Kandasamy introduced them as Ramu and Balu. What happened next surprised me even more. Their news made me and Kandasamy hurry to the cattle shed with my medicine chest.
A Jersey cow named Ponni was struggling in labour. The calf’s legs protruded, but not its head—a malpresentation. Ponni lay on her side, groaning, with the floor damp and smeared with dung.
By the torchlight, I saw the calf’s legs and knew I had to act quickly to save both mother and calf. The water bag had burst—they said only five minutes remained. With no electricity, I asked for a Petromax lamp, hot water, and dry hay to spread over the floor. I also requested a strong rope from Balu.
While they went off to find these, Kandasamy handed me a sarong. I changed and injected Ponni with a spinal anaesthetic. I explained that the calf’s head was twisted, then flushed soap water into the birth canal and carefully repositioned the calf. I tied the rope around its hind legs and instructed Ramu and Balu to pull alternately while I kept flushing soap water and gently manoeuvred the calf with my hands. After a fifteen- or twenty-minute struggle, a black-and-white male calf slid into the world.
I gently swung it by its hind legs, cleared its airways, and then turned to Kandasamy:
“Why did you cross a small Jersey cow like Ponni with a large Friesian bull?” asked Ramu.
He looked at me sheepishly.
“These two,” he said, nodding at Ramu and Balu. “They brought a bull from the neighbouring estate, saying they wanted to try crossbreeding.”
The twins acknowledged their mistake with heads bowed.
Ponni licked her calf, and peace returned. Back at the bungalow, I asked Kandasamy to tell me the story of Ramu and Balu, the white-skinned ones.

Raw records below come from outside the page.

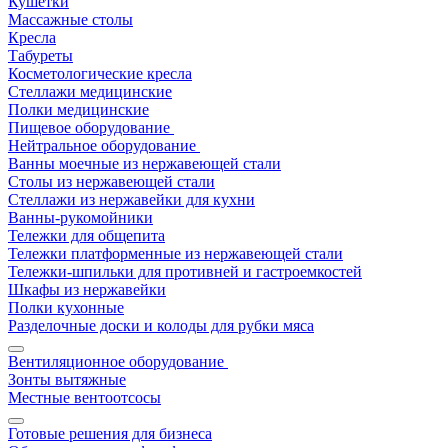
Кушетки
Массажные столы
Кресла
Табуреты
Косметологические кресла
Стеллажи медицинские
Полки медицинские
Пищевое оборудование
Нейтральное оборудование
Ванны моечные из нержавеющей стали
Столы из нержавеющей стали
Стеллажи из нержавейки для кухни
Ванны-рукомойники
Тележки для общепита
Тележки платформенные из нержавеющей стали
Тележки-шпильки для противней и гастроемкостей
Шкафы из нержавейки
Полки кухонные
Разделочные доски и колоды для рубки мяса
Вентиляционное оборудование
Зонты вытяжные
Местные вентоотсосы
Готовые решения для бизнеса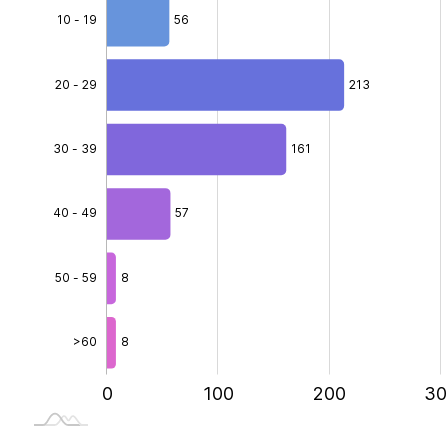
10 - 19
56
20 - 29
213
30 - 39
40 - 49
161
64.4%
40 - 49
57
50 - 59
8
>60
8
-200
-100
400
0
100
L
200
30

About thirty years ago, a Scotsman arrived as the superintendent of this estate. He lived with a Tea Plucker named Mariamma, keeping her in the bungalow as his wife. These twins were born of that union. When they were four years old, the Scotsman went to England for a holiday and died in a car crash. Mariamma left the bungalow, returned to plucking, and raised them on the estate. A few years ago, she too passed away.
He finished his story.
But my mind was full of thoughts.
How much suffering Mariamma must have endured. Living for four years in the superintendent’s bungalow and then returning as a labourer on the same estate—could she have borne it? During my college days, we used to tease a fair-skinned student by calling him “boiled prawn.” I wonder how Ramu and Balu must have been mocked at school.
I also recalled reading about children born to American soldiers and Vietnamese women, and how many of them were later resettled in America.
These thoughts dispersed into the air like clouds during Kandasamy’s feast. In the end, I remember saying to him: “It is hardly surprising that Ramu and Balu, themselves children of crossbreeding, sought to repeat it through Ponni.”